Dumas (born Steve Dumas) is a Canadian musician a from Victoriaville, Quebec.

Career
Dumas released his first album Dumas in 2001, when he was 21. His second album, Le cours des jours, made him more well-known. The album includes contributions from Marie-Annick Lépine from the group Les Cowboys Fringants on two songs. In 2004, Carl Bastien and Dumas released the soundtrack to the film Les Aimants by Yves P. Pelletier.

Dumas' 2012 album L'heure et l'endroit debuted at number 11 on the Canadian Albums Chart.

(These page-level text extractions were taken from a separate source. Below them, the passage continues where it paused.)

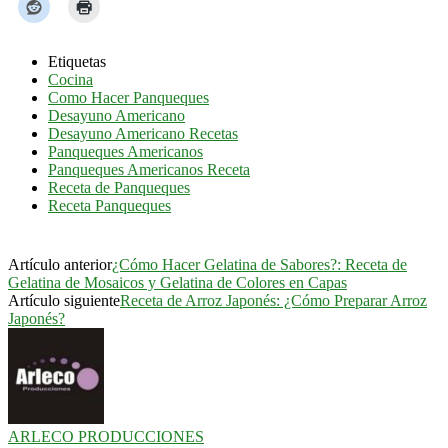
Etiquetas
Cocina
Como Hacer Panqueques
Desayuno Americano
Desayuno Americano Recetas
Panqueques Americanos
Panqueques Americanos Receta
Receta de Panqueques
Receta Panqueques
Artículo anterior
¿Cómo Hacer Gelatina de Sabores?: Receta de
Gelatina de Mosaicos y Gelatina de Colores en Capas
Artículo siguiente
Receta de Arroz Japonés: ¿Cómo Preparar Arroz
Japonés?
ARLECO PRODUCCIONES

Dumas has also produced and written music for other artists, as well as composing music for films. He wrote the theme song for Ça sent la coupe and Love and Magnets, for which he won an IRIS and a Felix Award.

Additionally, he has contributed vocals to several commercials and TV shows, while also collaborating in some of them as a columnist.

In February 2018, Dumas released Nos idéaux and launched a solo tour of Quebec and Europe.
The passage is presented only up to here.